O cenário global muda à medida que aliados buscam acordos com a China em meio às políticas comerciais de Trump
A crescente turbulência e incerteza globais estão provocando mudanças nas relações internacionais, com alguns aliados dos EUA buscando laços mais fortes com a China, à medida que as políticas comerciais do ex-presidente Donald Trump continuam a impactar o comércio global.

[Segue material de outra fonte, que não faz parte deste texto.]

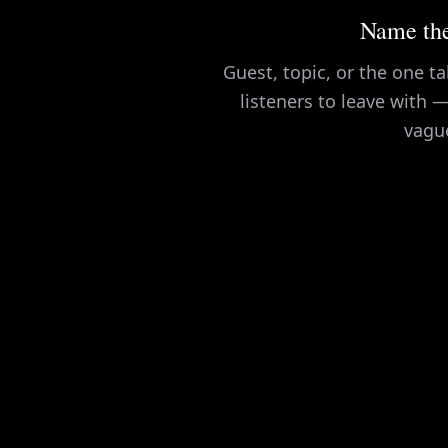
Name the
Guest, topic, or the one 
listeners to leave with —
vagu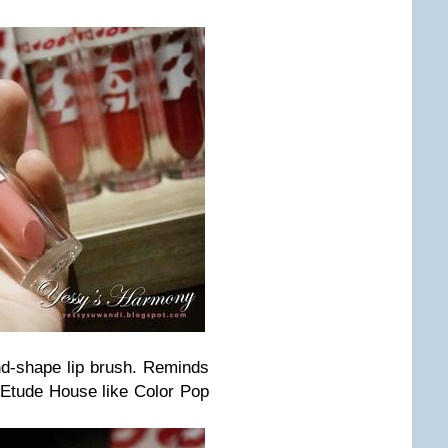
nd-shape lip brush. Reminds
m Etude House like Color Pop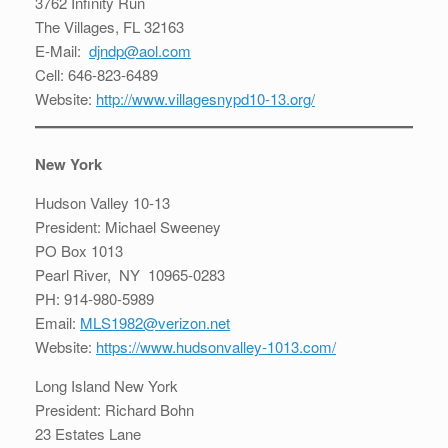
3762 Infinity Run
The Villages, FL 32163
E-Mail:
djndp@aol.com
Cell: 646-823-6489
Website:
http://www.villagesnypd10-13.org/
New York
Hudson Valley 10-13
President: Michael Sweeney
PO Box 1013
Pearl River, NY 10965-0283
PH: 914-980-5989
Email:
MLS1982@verizon.net
Website:
https://www.hudsonvalley-1013.com/
Long Island New York
President: Richard Bohn
23 Estates Lane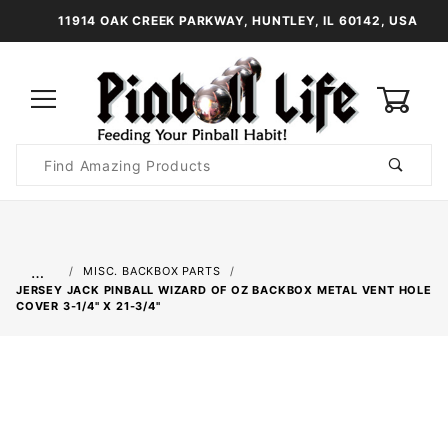
11914 OAK CREEK PARKWAY, HUNTLEY, IL 60142, USA
0
Product
Search
Global Account Log In
…
MISC. BACKBOX PARTS
JERSEY JACK PINBALL WIZARD OF OZ BACKBOX METAL VENT HOLE
COVER 3-1/4" X 21-3/4"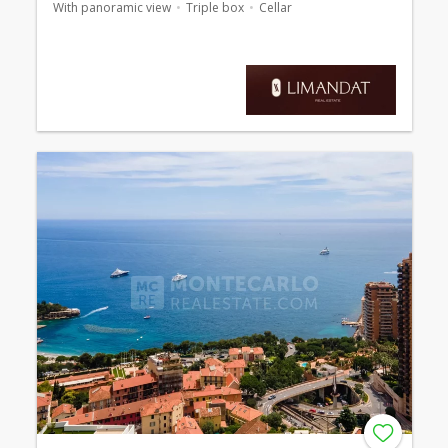
With panoramic view
Triple box
Cellar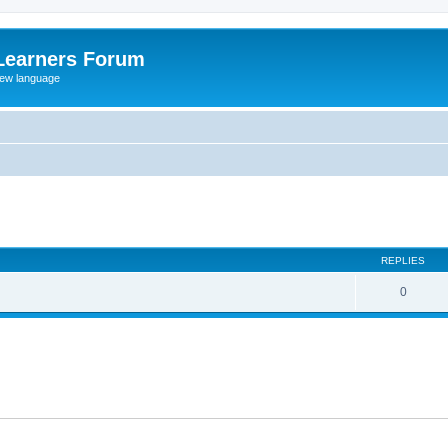
Learners Forum
rew language
ed search
REPLIES
0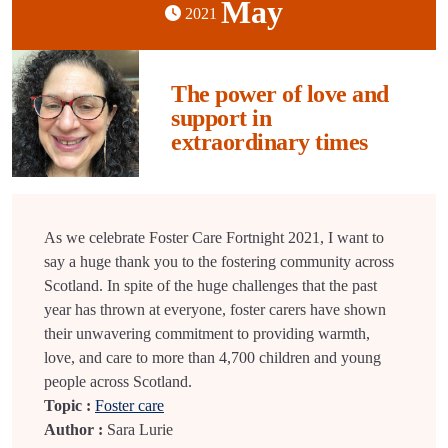
May
2021
The power of love and
support in
extraordinary times
As we celebrate Foster Care Fortnight 2021, I want to
say a huge thank you to the fostering community across
Scotland. In spite of the huge challenges that the past
year has thrown at everyone, foster carers have shown
their unwavering commitment to providing warmth,
love, and care to more than 4,700 children and young
people across Scotland.
Topic :
Foster care
Author :
Sara Lurie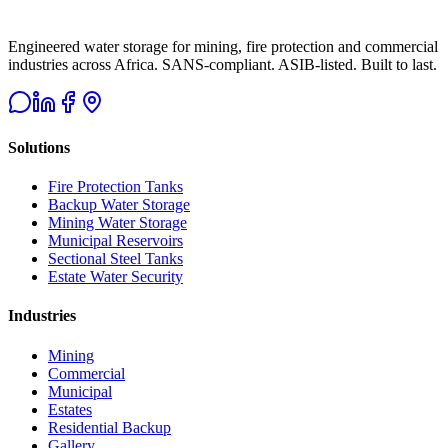
Engineered water storage for mining, fire protection and commercial
industries across Africa. SANS-compliant. ASIB-listed. Built to last.
Solutions
Fire Protection Tanks
Backup Water Storage
Mining Water Storage
Municipal Reservoirs
Sectional Steel Tanks
Estate Water Security
Industries
Mining
Commercial
Municipal
Estates
Residential Backup
Gallery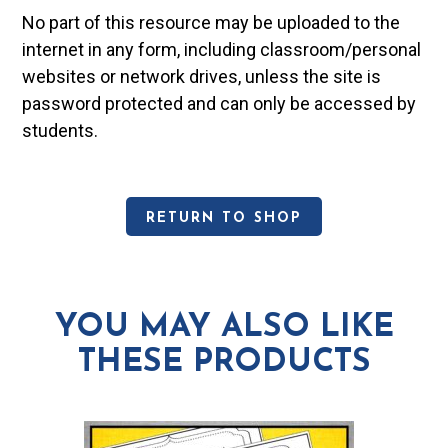
No part of this resource may be uploaded to the
internet in any form, including classroom/personal
websites or network drives, unless the site is
password protected and can only be accessed by
students.
RETURN TO SHOP
YOU MAY ALSO LIKE
THESE PRODUCTS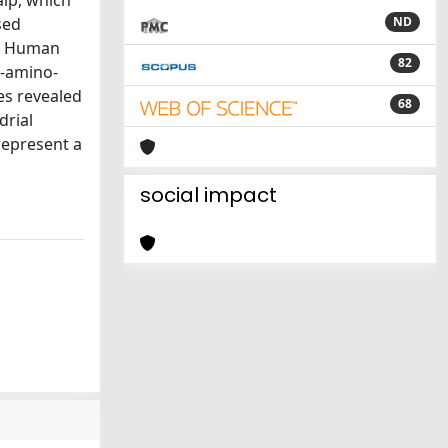
lp, which
sed
ND
2, Human
82
7-amino-
es revealed
68
drial
epresent a
social impact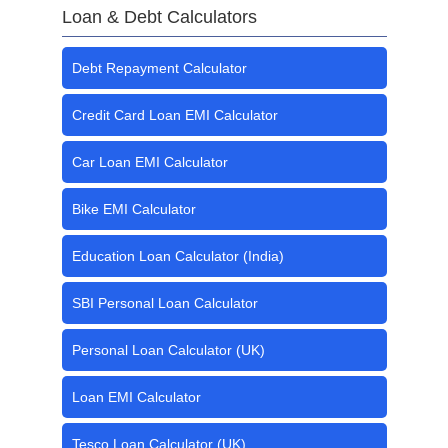
Loan & Debt Calculators
Debt Repayment Calculator
Credit Card Loan EMI Calculator
Car Loan EMI Calculator
Bike EMI Calculator
Education Loan Calculator (India)
SBI Personal Loan Calculator
Personal Loan Calculator (UK)
Loan EMI Calculator
Tesco Loan Calculator (UK)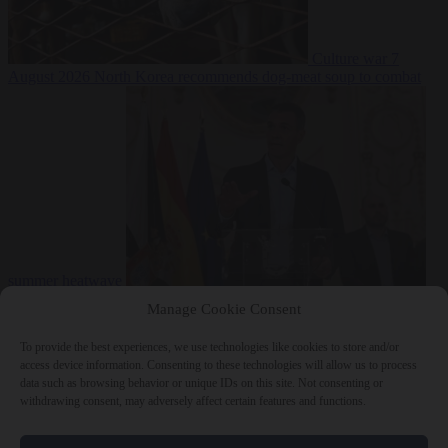
Culture war
7
August 2026
North Korea recommends dog-meat soup to combat
summer heatwave
From the capitals
7 August 2026
Sánchez gives Meloni two days to
Manage Cookie Consent
lift border checks or face ‘proportional measures’
To provide the best experiences, we use technologies like cookies to store and/or
access device information. Consenting to these technologies will allow us to process
data such as browsing behavior or unique IDs on this site. Not consenting or
withdrawing consent, may adversely affect certain features and functions.
Close Menu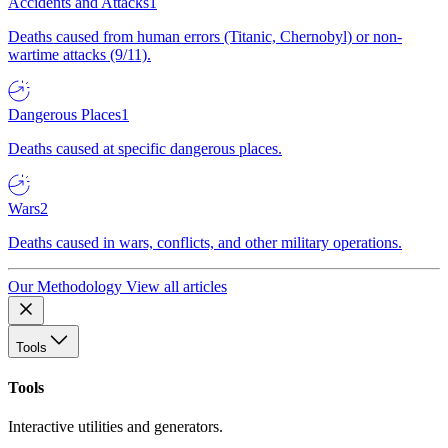
Accidents and Attacks
1
Deaths caused from human errors (Titanic, Chernobyl) or non-
wartime attacks (9/11).
Dangerous Places
1
Deaths caused at specific dangerous places.
Wars
2
Deaths caused in wars, conflicts, and other military operations.
Our Methodology
View all articles
Tools
Tools
Interactive utilities and generators.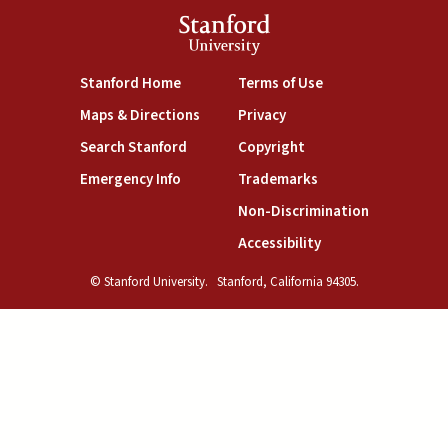
Stanford
University
(link is external)
(link is external)
Stanford Home
Terms of Use
(link is external)
(link is external)
Maps & Directions
Privacy
(link is external)
(link is external)
Search Stanford
Copyright
(link is external)
(link is external)
Emergency Info
Trademarks
(link is exte
Non-Discrimination
(link is external)
Accessibility
© Stanford University.
Stanford, California 94305.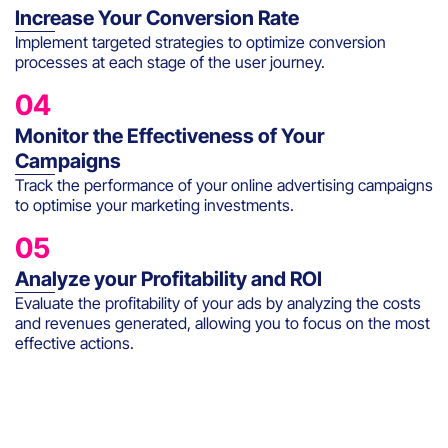
Increase Your Conversion Rate
Implement targeted strategies to optimize conversion
processes at each stage of the user journey.
04
Monitor the Effectiveness of Your
Campaigns
Track the performance of your online advertising campaigns
to optimise your marketing investments.
05
Analyze your Profitability and ROI
Evaluate the profitability of your ads by analyzing the costs
and revenues generated, allowing you to focus on the most
effective actions.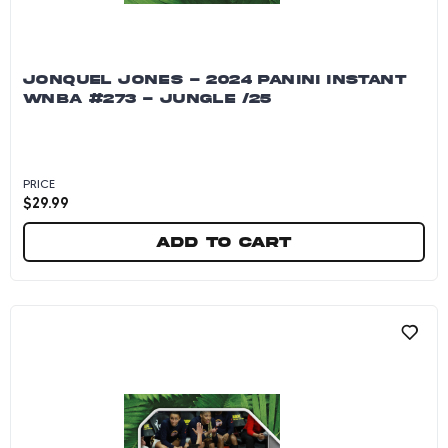
JONQUEL JONES - 2024 PANINI INSTANT
WNBA #273 - JUNGLE /25
PRICE
$
29.99
Add to cart
Jonquel Jones - 2024 Panini Instant WNBA #27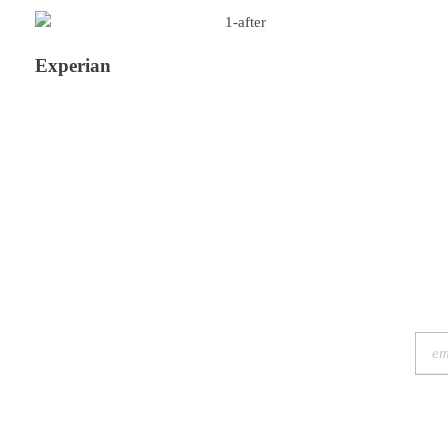
Experian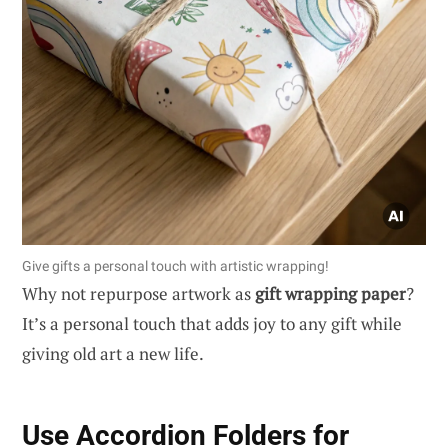
Give gifts a personal touch with artistic wrapping!
Why not repurpose artwork as
gift wrapping paper
?
It’s a personal touch that adds joy to any gift while
giving old art a new life.
Use Accordion Folders for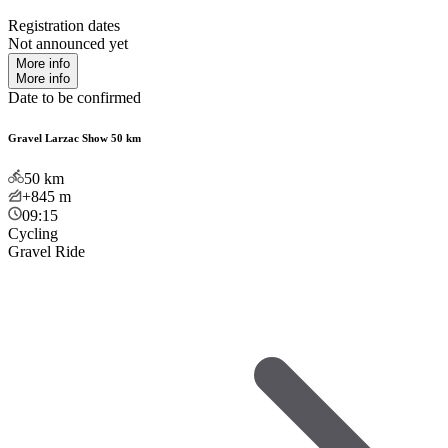
Registration dates
Not announced yet
More info
More info
Date to be confirmed
Gravel Larzac Show 50 km
50
km
+845
m
09:15
Cycling
Gravel Ride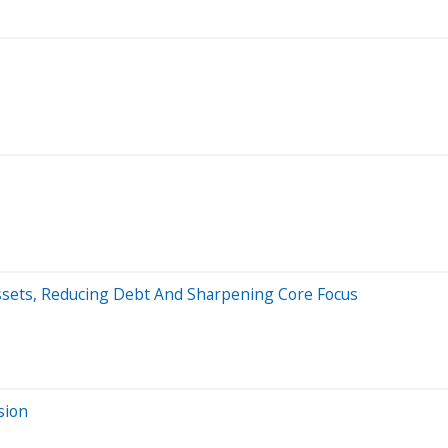
Assets, Reducing Debt And Sharpening Core Focus
sion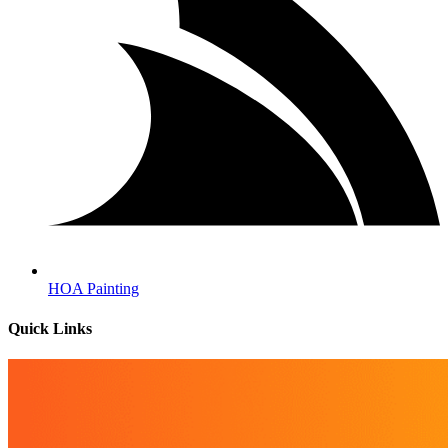
HOA Painting
Quick Links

Esses desenvolvimentos se desenrolaram em um contexto de notícias econômicas significativas, incluindo o anúncio do Deutsche Bank de fortes lucros, ofuscado por uma investigação de lavagem de dinheiro, e preocupações sobre o impacto da inteligência artificial na força de trabalho.
O primeiro-ministro britânico, Keir Starmer, e o presidente chinês, Xi Jinping, pediram uma "parceria estratégica abrangente" para aprofundar os laços entre suas nações, de acordo com a Associated Press, em 29 de janeiro de 2026. Embora nenhum dos líderes tenha mencionado diretamente Trump, seu desafio à ordem pós-Guerra Fria foi claramente um fator em suas discussões.
Simultaneamente, alguns dos aliados de longa data da América estão ativamente diversificando suas relações comerciais, afastando-se dos EUA, impulsionados pelas tarifas e pela retórica de Trump, informou a NPR em 28 de janeiro de 2026. Essas nações estariam buscando acordos com a China e a Índia.
Essas mudanças nas alianças internacionais ocorrem à medida que outros eventos econômicos significativos se desenrolam. Promotores federais alemães invadiram a sede do Deutsche Bank em Frankfurt e os escritórios em Berlim na quarta-feira como parte de uma investigação de lavagem de dinheiro, informou a Fortune. A invasão ocorreu quando o CEO Christian Sewing anunciou o maior lucro anual do banco desde 2007: 8,5 bilhões de lucro líquido em 2025. Sewing também revelou um programa de recompra de ações, sinalizando confiança na recuperação do banco. No entanto, a notícia da investigação fez com que as ações do banco alemão caíssem 1,86% na quarta-feira.
Enquanto isso, um estudo da Microsoft e da Carnegie Mellon University revelou que confiar demais em ferramentas de IA como o ChatGPT estava associado à diminuição das habilidades de pensamento crítico entre os trabalhadores do conhecimento, informou a Fortune. Essa preocupação é particularmente relevante para as gerações mais jovens que navegam na ansiedade da IA, com alguns temendo que a tecnologia esteja tornando as pessoas "mais burras", de acordo com a Fortune.